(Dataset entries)

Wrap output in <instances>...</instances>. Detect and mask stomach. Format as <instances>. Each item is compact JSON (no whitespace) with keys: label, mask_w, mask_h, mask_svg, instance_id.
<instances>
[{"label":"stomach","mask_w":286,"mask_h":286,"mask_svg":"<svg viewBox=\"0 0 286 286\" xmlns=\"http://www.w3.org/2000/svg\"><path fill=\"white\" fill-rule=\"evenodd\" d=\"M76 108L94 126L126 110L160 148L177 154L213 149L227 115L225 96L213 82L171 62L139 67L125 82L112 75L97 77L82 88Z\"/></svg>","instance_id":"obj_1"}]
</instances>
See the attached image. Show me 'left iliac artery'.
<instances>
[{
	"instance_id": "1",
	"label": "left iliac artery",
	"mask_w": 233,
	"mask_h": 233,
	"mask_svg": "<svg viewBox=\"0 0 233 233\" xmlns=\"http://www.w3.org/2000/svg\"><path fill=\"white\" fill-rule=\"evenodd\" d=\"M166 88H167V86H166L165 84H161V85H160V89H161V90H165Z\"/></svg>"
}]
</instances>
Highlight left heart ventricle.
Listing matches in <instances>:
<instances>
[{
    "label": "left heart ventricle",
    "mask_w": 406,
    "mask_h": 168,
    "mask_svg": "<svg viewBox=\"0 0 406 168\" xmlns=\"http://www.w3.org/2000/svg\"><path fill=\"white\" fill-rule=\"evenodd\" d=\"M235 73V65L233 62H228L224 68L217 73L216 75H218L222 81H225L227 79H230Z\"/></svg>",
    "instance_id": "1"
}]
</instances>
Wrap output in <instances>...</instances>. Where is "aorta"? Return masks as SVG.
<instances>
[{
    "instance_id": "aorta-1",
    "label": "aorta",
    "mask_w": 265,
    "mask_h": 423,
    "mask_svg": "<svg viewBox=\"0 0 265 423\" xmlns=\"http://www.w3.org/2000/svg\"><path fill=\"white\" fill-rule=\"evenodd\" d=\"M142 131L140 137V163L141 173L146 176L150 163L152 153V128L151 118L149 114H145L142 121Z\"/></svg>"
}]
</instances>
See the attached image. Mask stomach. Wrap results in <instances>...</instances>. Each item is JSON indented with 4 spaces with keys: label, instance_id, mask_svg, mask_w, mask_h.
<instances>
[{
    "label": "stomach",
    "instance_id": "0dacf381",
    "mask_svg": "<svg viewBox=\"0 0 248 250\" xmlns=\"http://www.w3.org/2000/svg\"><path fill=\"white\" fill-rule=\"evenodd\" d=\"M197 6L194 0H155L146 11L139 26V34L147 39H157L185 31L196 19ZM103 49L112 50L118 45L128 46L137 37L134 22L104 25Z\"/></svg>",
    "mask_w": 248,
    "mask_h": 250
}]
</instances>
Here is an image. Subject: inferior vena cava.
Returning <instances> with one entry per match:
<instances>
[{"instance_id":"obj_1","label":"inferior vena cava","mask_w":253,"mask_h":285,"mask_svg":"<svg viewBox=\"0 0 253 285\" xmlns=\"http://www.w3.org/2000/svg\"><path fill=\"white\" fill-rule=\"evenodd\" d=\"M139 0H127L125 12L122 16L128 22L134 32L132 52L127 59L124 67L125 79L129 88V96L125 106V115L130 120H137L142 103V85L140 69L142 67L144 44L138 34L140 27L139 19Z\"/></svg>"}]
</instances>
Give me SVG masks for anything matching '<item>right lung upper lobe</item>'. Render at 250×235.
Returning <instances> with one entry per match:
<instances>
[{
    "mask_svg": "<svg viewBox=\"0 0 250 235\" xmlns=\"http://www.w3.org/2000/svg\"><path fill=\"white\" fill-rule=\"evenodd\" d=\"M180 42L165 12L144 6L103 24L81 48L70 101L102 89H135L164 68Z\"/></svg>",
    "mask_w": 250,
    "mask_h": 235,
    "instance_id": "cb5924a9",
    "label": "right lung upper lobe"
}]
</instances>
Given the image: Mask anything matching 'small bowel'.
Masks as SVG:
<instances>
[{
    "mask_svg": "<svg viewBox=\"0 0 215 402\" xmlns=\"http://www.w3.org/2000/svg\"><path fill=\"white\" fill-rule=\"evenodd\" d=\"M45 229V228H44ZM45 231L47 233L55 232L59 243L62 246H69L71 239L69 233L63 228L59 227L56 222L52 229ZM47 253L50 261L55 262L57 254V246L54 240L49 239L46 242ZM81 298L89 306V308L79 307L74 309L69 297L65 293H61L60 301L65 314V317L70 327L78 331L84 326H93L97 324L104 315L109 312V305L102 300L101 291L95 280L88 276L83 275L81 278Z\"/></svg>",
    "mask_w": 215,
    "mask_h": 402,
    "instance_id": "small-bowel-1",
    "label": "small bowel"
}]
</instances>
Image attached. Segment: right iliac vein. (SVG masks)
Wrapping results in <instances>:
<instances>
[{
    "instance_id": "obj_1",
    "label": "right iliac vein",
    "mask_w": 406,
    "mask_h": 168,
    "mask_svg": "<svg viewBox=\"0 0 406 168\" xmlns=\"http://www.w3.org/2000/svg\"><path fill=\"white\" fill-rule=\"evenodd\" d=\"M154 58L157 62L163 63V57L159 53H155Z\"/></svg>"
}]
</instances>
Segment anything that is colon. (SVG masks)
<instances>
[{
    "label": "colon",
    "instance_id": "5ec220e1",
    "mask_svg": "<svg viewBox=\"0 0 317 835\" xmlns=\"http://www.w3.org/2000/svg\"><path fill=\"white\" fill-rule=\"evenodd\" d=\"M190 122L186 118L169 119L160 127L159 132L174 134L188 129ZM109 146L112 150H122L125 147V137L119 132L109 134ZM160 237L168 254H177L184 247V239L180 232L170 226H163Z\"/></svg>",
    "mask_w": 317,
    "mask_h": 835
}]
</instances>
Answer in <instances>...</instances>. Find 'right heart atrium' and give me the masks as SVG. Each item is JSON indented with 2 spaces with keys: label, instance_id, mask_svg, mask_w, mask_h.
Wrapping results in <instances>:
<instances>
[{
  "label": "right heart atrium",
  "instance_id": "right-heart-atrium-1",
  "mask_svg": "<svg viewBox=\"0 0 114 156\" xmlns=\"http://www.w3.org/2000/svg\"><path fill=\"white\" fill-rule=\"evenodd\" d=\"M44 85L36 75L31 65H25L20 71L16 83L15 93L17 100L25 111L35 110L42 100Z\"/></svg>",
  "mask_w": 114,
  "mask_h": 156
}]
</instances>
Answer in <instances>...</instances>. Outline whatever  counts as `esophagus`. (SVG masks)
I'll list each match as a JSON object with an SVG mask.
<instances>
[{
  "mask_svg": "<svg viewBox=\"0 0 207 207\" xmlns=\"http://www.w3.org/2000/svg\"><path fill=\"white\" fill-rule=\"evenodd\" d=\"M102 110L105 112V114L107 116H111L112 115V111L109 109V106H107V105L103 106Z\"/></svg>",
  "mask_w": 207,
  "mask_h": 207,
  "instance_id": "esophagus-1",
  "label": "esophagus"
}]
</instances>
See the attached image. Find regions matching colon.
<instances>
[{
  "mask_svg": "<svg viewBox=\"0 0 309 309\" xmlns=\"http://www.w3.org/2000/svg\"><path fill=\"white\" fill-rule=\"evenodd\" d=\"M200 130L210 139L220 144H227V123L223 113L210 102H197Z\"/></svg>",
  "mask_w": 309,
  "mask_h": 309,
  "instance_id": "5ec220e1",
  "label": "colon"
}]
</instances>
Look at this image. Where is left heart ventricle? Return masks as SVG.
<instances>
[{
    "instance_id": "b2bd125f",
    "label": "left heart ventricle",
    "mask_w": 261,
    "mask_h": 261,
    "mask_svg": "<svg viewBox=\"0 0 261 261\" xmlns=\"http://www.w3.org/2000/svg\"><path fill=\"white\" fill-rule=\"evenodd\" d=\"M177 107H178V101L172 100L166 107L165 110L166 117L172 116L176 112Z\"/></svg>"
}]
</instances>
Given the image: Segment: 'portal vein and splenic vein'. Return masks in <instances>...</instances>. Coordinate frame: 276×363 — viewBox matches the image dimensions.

(TASK OBJECTIVE) Repeat exactly the lines above, starting with the line that contains "See the attached image. Find" and ending with the last line, both included, and nothing else.

(EXERCISE SOLUTION)
See the attached image. Find regions matching colon.
<instances>
[{
  "mask_svg": "<svg viewBox=\"0 0 309 309\" xmlns=\"http://www.w3.org/2000/svg\"><path fill=\"white\" fill-rule=\"evenodd\" d=\"M200 130L210 139L220 144H227V123L223 113L210 102H197Z\"/></svg>",
  "mask_w": 309,
  "mask_h": 309,
  "instance_id": "5ec220e1",
  "label": "colon"
}]
</instances>
Look at this image. Where is left heart ventricle? Return masks as SVG.
<instances>
[{
    "instance_id": "b2bd125f",
    "label": "left heart ventricle",
    "mask_w": 261,
    "mask_h": 261,
    "mask_svg": "<svg viewBox=\"0 0 261 261\" xmlns=\"http://www.w3.org/2000/svg\"><path fill=\"white\" fill-rule=\"evenodd\" d=\"M177 107H178V101L172 100L166 107L165 110L166 117L172 116L176 112Z\"/></svg>"
}]
</instances>
Given the image: Segment: 'portal vein and splenic vein'. Return masks in <instances>...</instances>. Coordinate frame: 276×363 — viewBox matches the image dimensions.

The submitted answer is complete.